What I thought: 4 bit adder means 4 full adders working in parallel (carry look ahead). Each full adder has one EXOR gate.
Before the full adder could actually start, the carry has to be generated.
Carry is generated using AND gates at level 1 and OR gate at level 2. Thus, 20ns will be the time taken to generate all the carry bits.
Then full adder (EXOR gate) will take 20ns. Thus, all the sum bits will be generated in 40ns in total.
Please correct me where ever I am wrong.

Answer 1

For 4 bit addition(A4A3A2A1 + B4B3B2B1), the final carry term C4 will be the one that will take most time

C4 = G4 + G3P4 + G2P3P4 + G1P2P3P4 + C0P1P2P3P4
(where, C0 is the initial carry;    Gi = AiBi;   Pi = Ai XOR Bi )

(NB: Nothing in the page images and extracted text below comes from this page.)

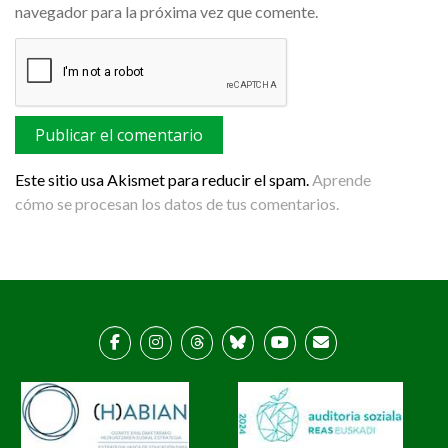
navegador para la próxima vez que comente.
Este sitio usa Akismet para reducir el spam.
Aprende
cómo se procesan los datos de tus comentarios.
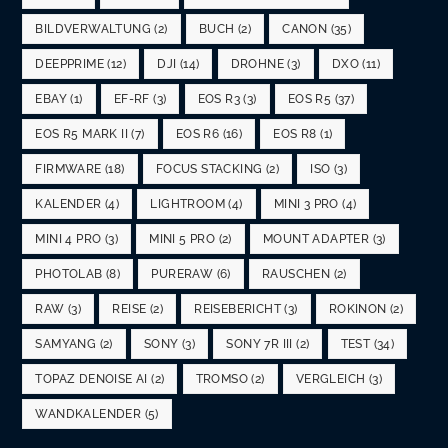
BILDVERWALTUNG
(2)
BUCH
(2)
CANON
(35)
DEEPPRIME
(12)
DJI
(14)
DROHNE
(3)
DXO
(11)
EBAY
(1)
EF-RF
(3)
EOS R3
(3)
EOS R5
(37)
EOS R5 MARK II
(7)
EOS R6
(16)
EOS R8
(1)
FIRMWARE
(18)
FOCUS STACKING
(2)
ISO
(3)
KALENDER
(4)
LIGHTROOM
(4)
MINI 3 PRO
(4)
MINI 4 PRO
(3)
MINI 5 PRO
(2)
MOUNT ADAPTER
(3)
PHOTOLAB
(8)
PURERAW
(6)
RAUSCHEN
(2)
RAW
(3)
REISE
(2)
REISEBERICHT
(3)
ROKINON
(2)
SAMYANG
(2)
SONY
(3)
SONY 7R III
(2)
TEST
(34)
TOPAZ DENOISE AI
(2)
TROMSO
(2)
VERGLEICH
(3)
WANDKALENDER
(5)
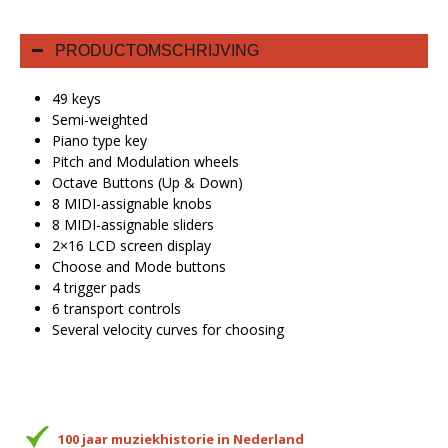
PRODUCTOMSCHRIJVING
49 keys
Semi-weighted
Piano type key
Pitch and Modulation wheels
Octave Buttons (Up & Down)
8 MIDI-assignable knobs
8 MIDI-assignable sliders
2×16 LCD screen display
Choose and Mode buttons
4 trigger pads
6 transport controls
Several velocity curves for choosing
100 jaar muziekhistorie in Nederland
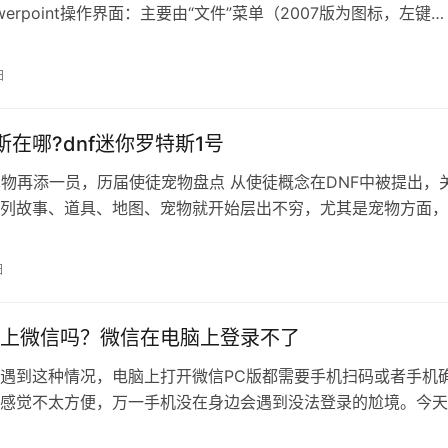
werpoint操作界面：主要由“文件”菜单（2007版为图标，左键…
日
斯在哪?dnf迷你罗特斯1号
宠物再添一员，历届使徒宠物盘点 从使徒概念在DNF中被提出，
列故事、道具、地图、宠物就开始层出不穷，尤其是宠物方面，
F极具特色的一部分，最近新的…
日
上微信吗？微信在电脑上登录不了
遇到这种情况，电脑上打开微信PC版都需要手机扫码或者手机
感觉不太方便，万一手机没在身边会遇到没法登录的尬境。今天
让电脑版的微信自动登录而无需手机扫…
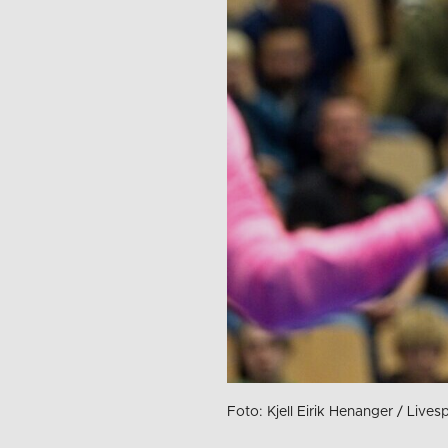
Foto: Kjell Eirik Henanger / Live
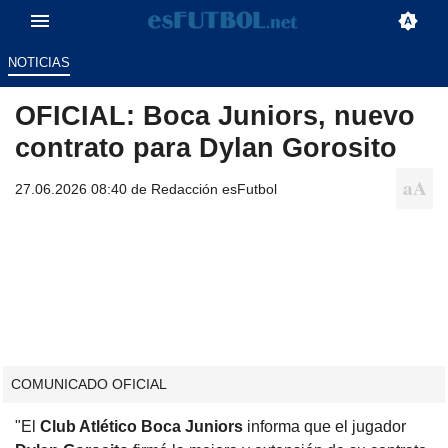
NOTICIAS
OFICIAL: Boca Juniors, nuevo
contrato para Dylan Gorosito
27.06.2026 08:40 de
Redacción esFutbol
COMUNICADO OFICIAL
"El
Club Atlético Boca Juniors
informa que el jugador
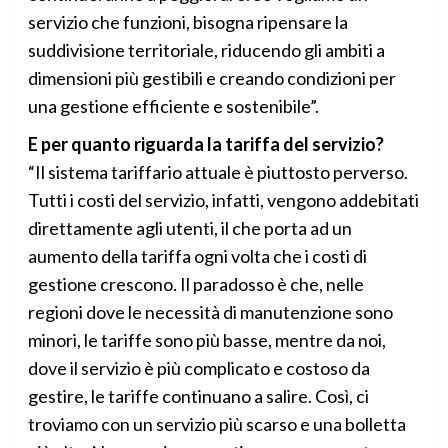
servizio che funzioni, bisogna ripensare la
suddivisione territoriale, riducendo gli ambiti a
dimensioni più gestibili e creando condizioni per
una gestione efficiente e sostenibile”.
E per quanto riguarda la tariffa del servizio?
“Il sistema tariffario attuale è piuttosto perverso.
Tutti i costi del servizio, infatti, vengono addebitati
direttamente agli utenti, il che porta ad un
aumento della tariffa ogni volta che i costi di
gestione crescono. Il paradosso è che, nelle
regioni dove le necessità di manutenzione sono
minori, le tariffe sono più basse, mentre da noi,
dove il servizio è più complicato e costoso da
gestire, le tariffe continuano a salire. Così, ci
troviamo con un servizio più scarso e una bolletta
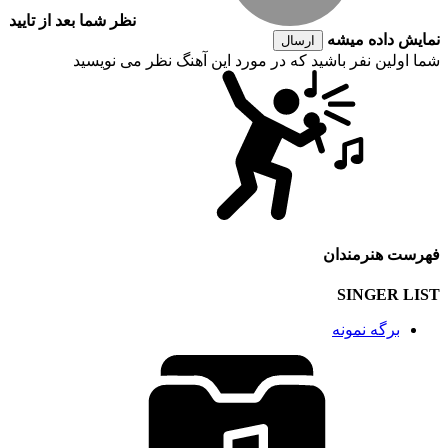
نظر شما بعد از تایید
نمایش داده میشه
ارسال
شما اولین نفر باشید که در مورد این آهنگ نظر می نویسید
فهرست هنرمندان
SINGER LIST
برگه نمونه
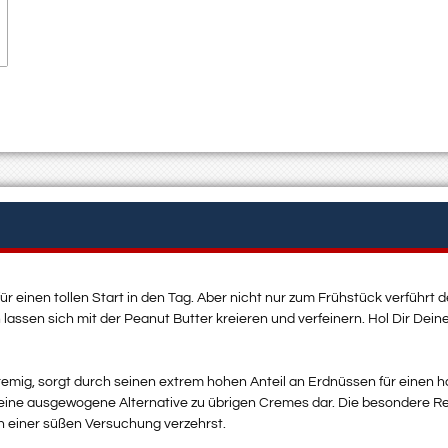
ür einen tollen Start in den Tag. Aber nicht nur zum Frühstück verführt 
lassen sich mit der Peanut Butter kreieren und verfeinern. Hol Dir Dei
 cremig, sorgt durch seinen extrem hohen Anteil an Erdnüssen für einen 
 eine ausgewogene Alternative zu übrigen Cremes dar. Die besondere Rez
h einer süßen Versuchung verzehrst.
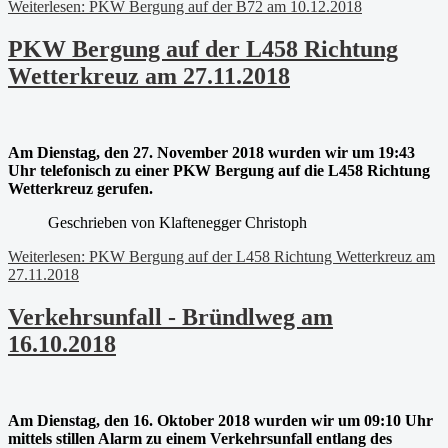
Weiterlesen: PKW Bergung auf der B72 am 10.12.2018
PKW Bergung auf der L458 Richtung
Wetterkreuz am 27.11.2018
Am Dienstag, den 27. November 2018 wurden wir um 19:43
Uhr telefonisch zu einer PKW Bergung auf die L458 Richtung
Wetterkreuz gerufen.
Geschrieben von
Klaftenegger Christoph
Weiterlesen: PKW Bergung auf der L458 Richtung Wetterkreuz am
27.11.2018
Verkehrsunfall - Bründlweg am
16.10.2018
Am Dienstag, den 16. Oktober 2018 wurden wir um 09:10 Uhr
mittels stillen Alarm zu einem Verkehrsunfall entlang des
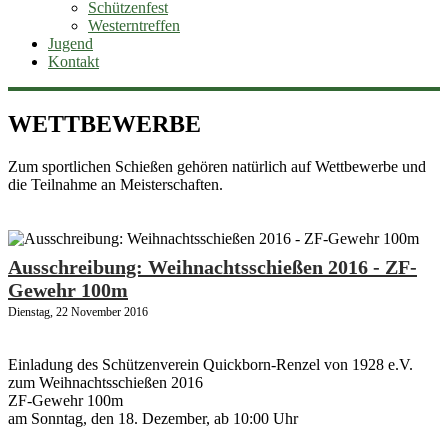
Schützenfest
Westerntreffen
Jugend
Kontakt
WETTBEWERBE
Zum sportlichen Schießen gehören natürlich auf Wettbewerbe und
die Teilnahme an Meisterschaften.
Ausschreibung: Weihnachtsschießen 2016 - ZF-
Gewehr 100m
Dienstag, 22 November 2016
Einladung des Schützenverein Quickborn-Renzel von 1928 e.V.
zum Weihnachtsschießen 2016
ZF-Gewehr 100m
am Sonntag, den 18. Dezember, ab 10:00 Uhr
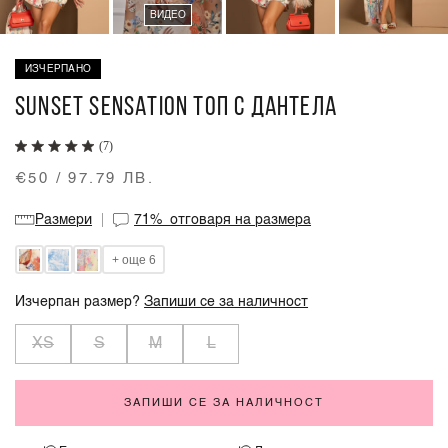
ВИДЕО
ИЗЧЕРПАНО
SUNSET SENSATION ТОП С ДАНТЕЛА
(7)
€50 / 97.79 ЛВ.
Размери
71%
отговаря на размера
+ още 6
Изчерпан размер?
Запиши се за наличност
XS
S
M
L
ЗАПИШИ СЕ ЗА НАЛИЧНОСТ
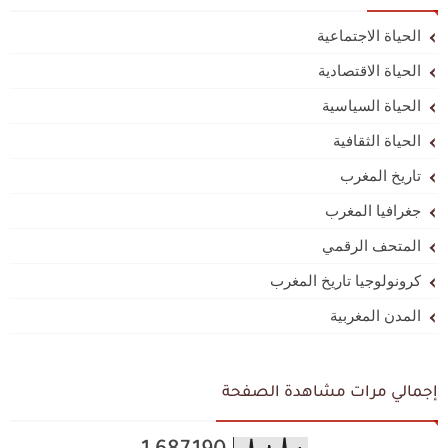
الحياة الاجتماعية
الحياة الاقتصادية
الحياة السياسية
الحياة الثقافية
تاريخ المغرب
جغرافيا المغرب
المتحف الرقمي
كرونولوجيا تاريخ المغرب
المدن المغربية
إجمالي مرات مشاهدة الصفحة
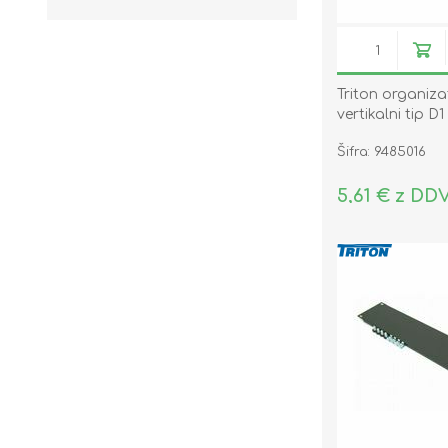
Triton organiza
vertikalni tip D1
Šifra: 9485016
5,61 € z DD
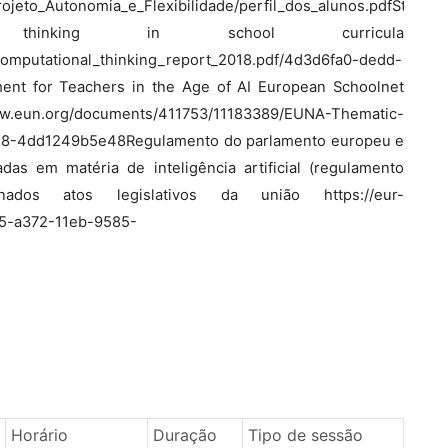
/Projeto_Autonomia_e_Flexibilidade/perfil_dos_alunos.pdfStrateg
 thinking in school curricula
omputational_thinking_report_2018.pdf/4d3d6fa0-dedd-
ent for Teachers in the Age of AI European Schoolnet
w.eun.org/documents/411753/11183389/EUNA-Thematic-
f58-4dd1249b5e48Regulamento do parlamento europeu e
as em matéria de inteligência artificial (regulamento
minados atos legislativos da união https://eur-
35-a372-11eb-9585-
Horário
Duração
Tipo de sessão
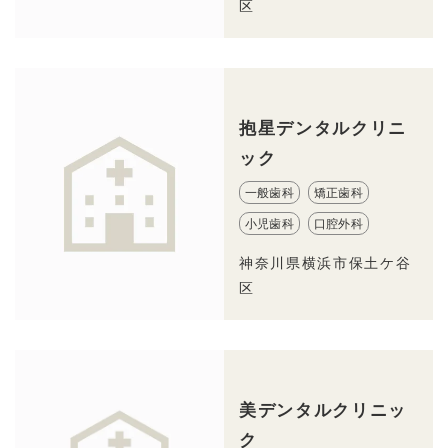
区
抱星デンタルクリニ
ック
一般歯科
矯正歯科
小児歯科
口腔外科
神奈川県横浜市保土ケ谷
区
美デンタルクリニッ
ク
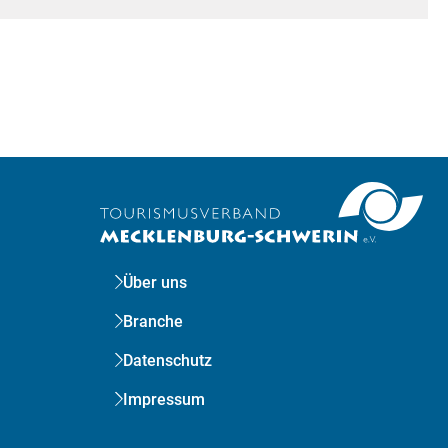
Über uns
Branche
Datenschutz
Impressum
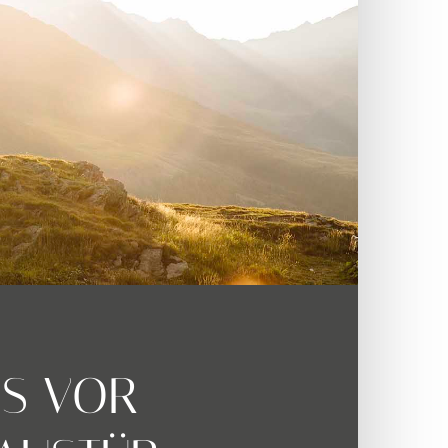
S VOR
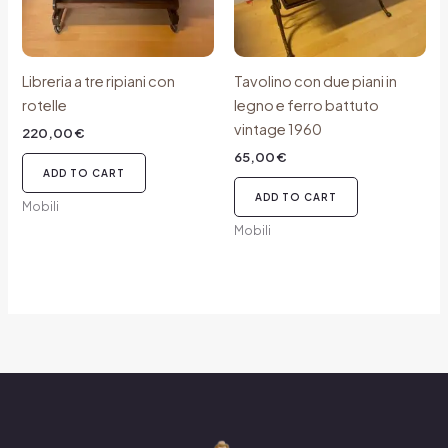
Libreria a tre ripiani con
Tavolino con due piani in
rotelle
legno e ferro battuto
vintage 1960
220,00
€
65,00
€
ADD TO CART
ADD TO CART
Mobili
Mobili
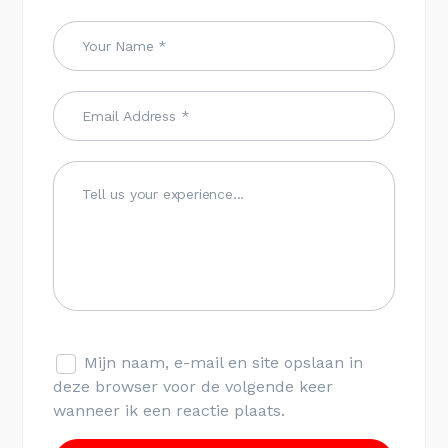
Mijn naam, e-mail en site opslaan in
deze browser voor de volgende keer
wanneer ik een reactie plaats.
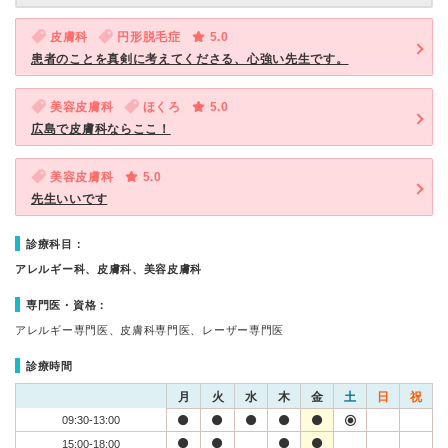
皮膚科
円形脱毛症
5.0
患者のことを真剣に考えてくださる、心強い先生です。
美容皮膚科
ほくろ
5.0
広島で皮膚科ならここ！
美容皮膚科
5.0
先生いいです
診療科目：
アレルギー科、皮膚科、美容皮膚科
専門医・資格：
アレルギー専門医、皮膚科専門医、レーザー専門医
診療時間
月
火
水
木
金
土
日
祝
09:30-13:00
15:00-18:00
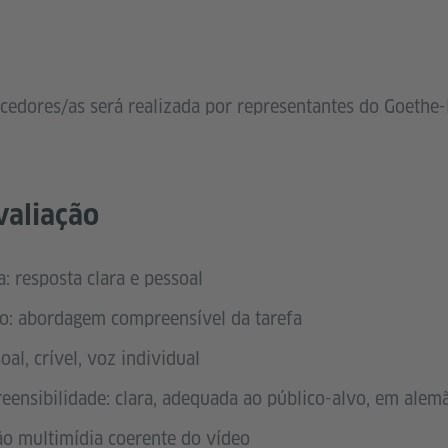
cedores/as será realizada por representantes do Goethe-I
valiação
: resposta clara e pessoal
o: abordagem compreensível da tarefa
oal, crível, voz individual
ensibilidade: clara, adequada ao público-alvo, em alem
o multimídia coerente do vídeo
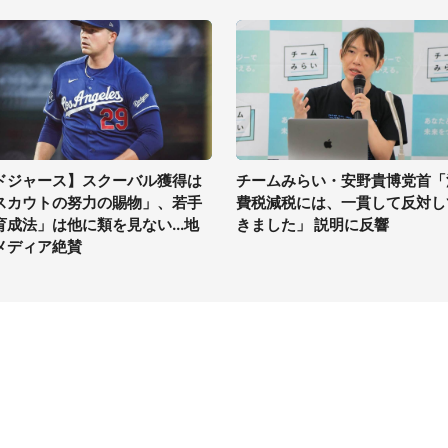
ドジャース】スクーバル獲得は
チームみらい・安野貴博党首「
スカウトの努力の賜物」、若手
費税減税には、一貫して反対し
育成法」は他に類を見ない...地
きました」 説明に反響
メディア絶賛
イト
サイトについて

C0P1P2P3P4 is the biggest term
To produce it - the first level will have XORs for P terms
then we'll need a 3 level AND system(considering that all gates have a fan-in of '2' )
here, 1 XOR + 3 AND = 20 + 30 =50ns

Then finally this term is also in OR with other Sum-of-product terms
so 50 + 10 = 60ns
(We don't have to consider the OR levels for 2-fan-in ORs, as the rest of the terms will be ready before this big term)

Please correct me wherever I'm wrong